Tiffany'yi korkutmaktan korkmasaydım.
Bunların önüne Mülkiye Bürosu alınabilir.
İki saat sonra.
İki adamın önüne iki kırmızı kitap konuldu.
Yukarıdaki fotoğrafa baktığınızda yakışıklı bir erkek ve güzel bir kadından oluşan bir çift görüyorsunuz.
Büyükanne Lampson gülümsemesini durduramıyordu.
Lucas'ın da keyfi yerinde görünüyordu.
Sadece Tiffany sersemlemişti. İki saatten kısa bir sürede, tek gecelik ilişki yaşadığı bir adamla evlendi.
Ve o kadar kolay evlenmeyi kabul etti ki.
Üstelik çok hızlıydı. Ev kayıt defteri bile yoktu, peki Sivil İşler Bürosu onların evlenmesine nasıl izin verdi?
Gerçekten bir rüya gibi.
Tiffany evlilik cüzdanını kaldırıp Lucas'a baktı .

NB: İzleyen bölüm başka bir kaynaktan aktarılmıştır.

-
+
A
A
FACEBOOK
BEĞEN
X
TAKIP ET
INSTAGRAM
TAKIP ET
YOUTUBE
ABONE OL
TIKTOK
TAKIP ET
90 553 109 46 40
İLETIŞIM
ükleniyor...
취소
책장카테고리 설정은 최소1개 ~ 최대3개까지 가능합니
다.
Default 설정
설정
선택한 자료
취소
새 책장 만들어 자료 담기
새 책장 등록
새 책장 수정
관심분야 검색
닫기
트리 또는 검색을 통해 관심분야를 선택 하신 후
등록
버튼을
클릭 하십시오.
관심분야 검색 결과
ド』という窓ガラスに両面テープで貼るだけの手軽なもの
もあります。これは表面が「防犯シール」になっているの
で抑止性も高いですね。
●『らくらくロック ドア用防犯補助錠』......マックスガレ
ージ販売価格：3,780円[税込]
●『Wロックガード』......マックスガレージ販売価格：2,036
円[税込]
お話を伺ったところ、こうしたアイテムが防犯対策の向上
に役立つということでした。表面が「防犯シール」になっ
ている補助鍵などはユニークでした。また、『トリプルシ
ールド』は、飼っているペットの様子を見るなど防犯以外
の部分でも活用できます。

"Çocuk doğunca boşanacağız."
Neyse, Büyükanne Lampson'ın tek istediği torunlarının çocuklarını kucağına almak.
Onun tek istediği çocuğu doğurmak, başarıyla mezun olmak ve sonra da istediğini yapmaktı.
Bebek doğduktan sonra umursamıyorlar.
Tiffany : "Endişelenme, sana güvenmeyeceğim."
Evlilik sevinci Tiffany'nin birkaç sözüyle söndü ve Lucas'ın yüzü oracıkta karardı.
Acaba bu küçük kadın ne dediğini biliyor mu?
Başkentte kaç kadın onunla tanışıp evlenmek istiyordu.
Tiffany söz konusu olduğunda neden onunla bağlarını koparmak istiyor?
Alaycı bir şekilde güldü: "Boşanma mı?"
Tiffany cahilce ona baktı, "Aramızda aşk yok. Büyükannenin zorlaması yüzünden evlenmeyi kabul ettiğini biliyorum. Seni rahatsız etmeyeceğim."
O da bunun gayet farkında.
Beklenmedik bir şekilde, Tiffany konuşmasını bitirir bitirmez adam yaklaştı.
Uzun parmaklarıyla Tiffany'nin çenesini kaldırdı ve birbirlerinin gözlerinin içine baktılar. Lucas'ın aniden yaklaşmasıyla Tiffany'nin kalp atışları açıklanamayacak şekilde hızlandı. Karnına gergin bir şekilde dokundu. Adam aniden onu öptüğünde konuşmak üzereydi.
Tiffany: “Öf…!!!”
Lucas kızın mücadele etmesini engellemek için boynunu tuttu.
Öpücük derin ve uzun sürdü.
İşte o his.
Kendimi ona kaptırmak istiyordum.
Bir süre sonra Lucas Tiffany'yi bıraktı . Karşısındaki kız Lucas'ın davranışları yüzünden panikledi ve yüzü soldu.
"Sen..." Tiffany hafif kırmızı dudaklarını büzdü, bir an ne diyeceğini bilemedi.
Onu nasıl öpebilirdi?
Lucas gülümsedi, "Neden bu kadar heyecanlısın?"
Tiffany kızardı, "Birbirimizi tanımıyoruz."
"Ama ben çok fazla uyudum."
Tiffany: "Sadece tek gecelik bir ilişkiydi."
Lucas evlilik cüzdanını elinde kaldırdı, "Evet, yani evliyiz. Artık yasal olarak evliyiz."
Bu…
Tiffany'nin sözleri birden tıkandı.
O unuttu.
Evlenmeden önce bir erkekle nikah ilişkisine girmeyeceğini açıkça belirtmeliydi.
"Üzgünüm, sizi takip etmeyeceğimi önceden açıkça belirtmek istiyorum..."
Tiffany sözlerini bitiremeden Lucas elini sıkıca tuttu ve nazikçe gülümsedi: "Birbirimizi resmen tanıyalım. Benim adım Lucas, yasal kocanız."